◆ Supplied material ◆
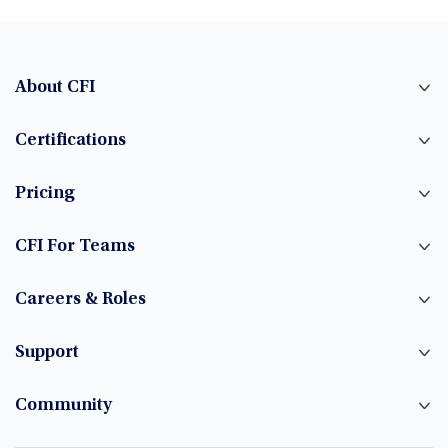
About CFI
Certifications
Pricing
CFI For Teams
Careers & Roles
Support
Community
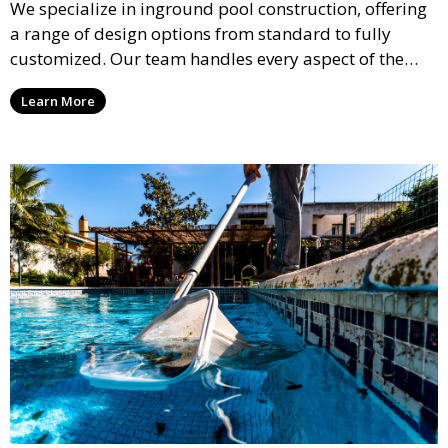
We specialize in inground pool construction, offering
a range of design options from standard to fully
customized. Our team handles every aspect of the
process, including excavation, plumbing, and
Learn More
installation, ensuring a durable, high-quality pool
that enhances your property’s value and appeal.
==
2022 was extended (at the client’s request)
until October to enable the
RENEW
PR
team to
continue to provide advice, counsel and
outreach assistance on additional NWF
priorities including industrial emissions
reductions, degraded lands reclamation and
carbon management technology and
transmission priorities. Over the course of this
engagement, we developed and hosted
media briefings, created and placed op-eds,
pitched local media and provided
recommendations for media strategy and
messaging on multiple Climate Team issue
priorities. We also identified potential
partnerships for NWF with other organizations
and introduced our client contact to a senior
---
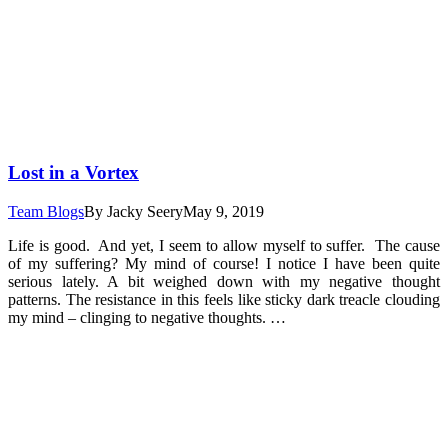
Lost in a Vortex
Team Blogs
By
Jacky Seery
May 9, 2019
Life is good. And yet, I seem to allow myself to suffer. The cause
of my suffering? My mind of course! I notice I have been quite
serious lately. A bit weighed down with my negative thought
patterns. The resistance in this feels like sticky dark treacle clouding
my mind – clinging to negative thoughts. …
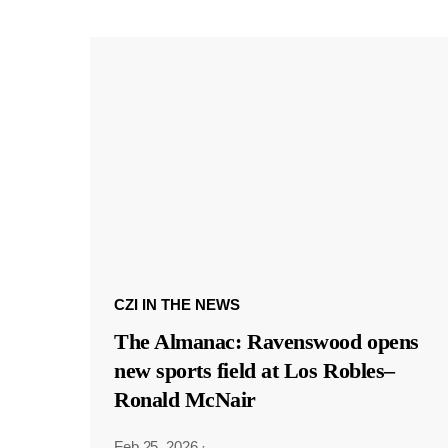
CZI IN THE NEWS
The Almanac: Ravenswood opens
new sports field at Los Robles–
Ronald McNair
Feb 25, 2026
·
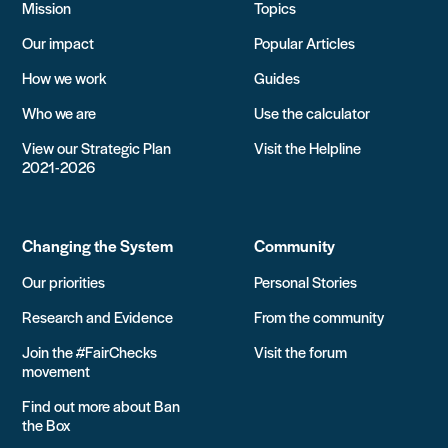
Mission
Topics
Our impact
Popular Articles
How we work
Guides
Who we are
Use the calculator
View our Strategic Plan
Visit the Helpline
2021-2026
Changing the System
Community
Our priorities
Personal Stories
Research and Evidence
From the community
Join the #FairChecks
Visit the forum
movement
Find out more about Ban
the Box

◆ Work item ◆
When a line in the material above holds the word "pool", copy that line.

◆ Output of the exercise ◆
We specialize in inground pool construction, offering
installation, ensuring a durable, high-quality pool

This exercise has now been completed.